Alt Text: A luminous geometric sphere with facets fragmenting outward, connected by thin orbital lines to three smaller glowing nodes representing a chat bubble, code brackets, and a calendar grid, set against a dark navy background.

Agents in the Wild

Welcome back to The Agentic Shift. In our last post, we closed the loop on what it takes to move an agent from prototype to production: observability, evaluation, and the data flywheel that ties them together. We’ve spent ten installments building up the theory, piece by piece, from the anatomy of an agent through reasoning patterns, memory, tools, guardrails, attention management, frameworks, and interoperability protocols.

Now I want to talk about what happens when all of that theory meets the real world.

I was giving a talk to a group of engineers last week, and I found myself describing a pattern I keep seeing in my own work and in the industry at large. I called it the “code smell for agents,” borrowing from a post I wrote earlier this year. The idea is simple: if you’re writing if/else logic to decide what your AI should do, you’re probably building a classifier that wants to be an agent. Decompose those branches into tools, and let the model choose its own adventure. The room lit up. There were lots of questions, and the thing that generated the most interest was the idea that agents exhibit emergent behavior you didn’t specifically create. Give a model tools and a goal, and it starts making decisions you never explicitly programmed. That’s both the promise and the challenge. The theoretical architecture we’ve been mapping in this series isn’t just a blueprint anymore. It’s becoming the default way software gets built.

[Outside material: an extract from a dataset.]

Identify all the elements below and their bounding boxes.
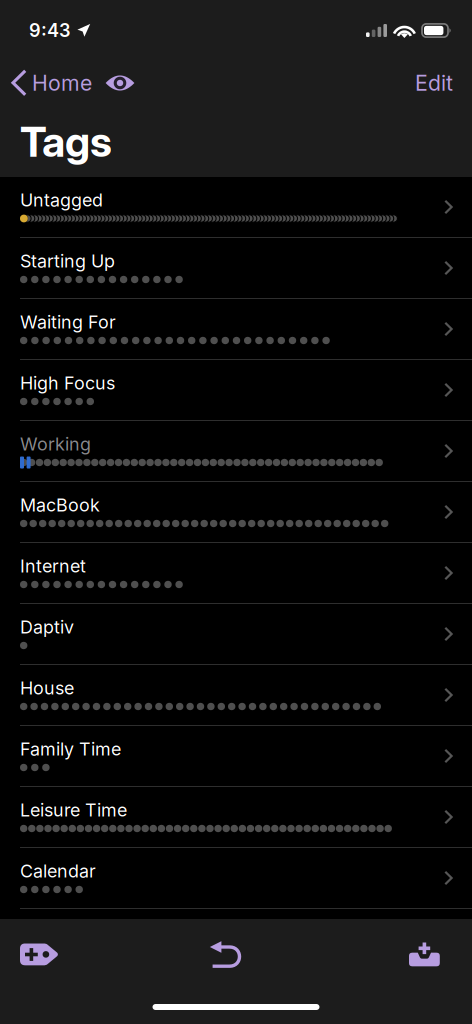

Today, I want to make this concrete. We’re moving from “how do agents work?” to “how are people actually using them?” The answer, it turns out, spans customer support centers processing millions of conversations, software engineering workflows where agents resolve real GitHub issues autonomously, and personal productivity tools that are turning everyone’s phone into a command center. Let’s look at each.

The Autonomous Frontline

Customer support was always going to be the first domain where agents proved themselves at scale. The data is structured, the success metrics are clear, and the cost of human labor is high. But what’s happening now goes far beyond the rigid chatbots of the previous decade.

The most striking case study is Klarna. In its first month of full deployment, Klarna’s AI assistant handled 2.3 million customer conversations, roughly two-thirds of the company’s total support volume. That’s the workload equivalent of 700 full-time human agents. Average resolution time dropped from eleven minutes to under two, an 82% improvement. And contrary to what you might expect from a system prone to hallucination, repeat inquiries dropped by 25%, suggesting the agent was more consistent at resolving root causes than the human workforce it augmented. Klarna estimated a $40 million profit impact in 2024 alone.

What makes this more than a chatbot story is the scope of autonomy. The Klarna agent doesn’t just quote FAQs. It processes refunds, handles returns, manages cancellations, and resolves disputes. These are actions with write access to financial ledgers. The system works because of a human-in-the-loop architecture where customers can always escalate to a human, but the default path is fully autonomous resolution.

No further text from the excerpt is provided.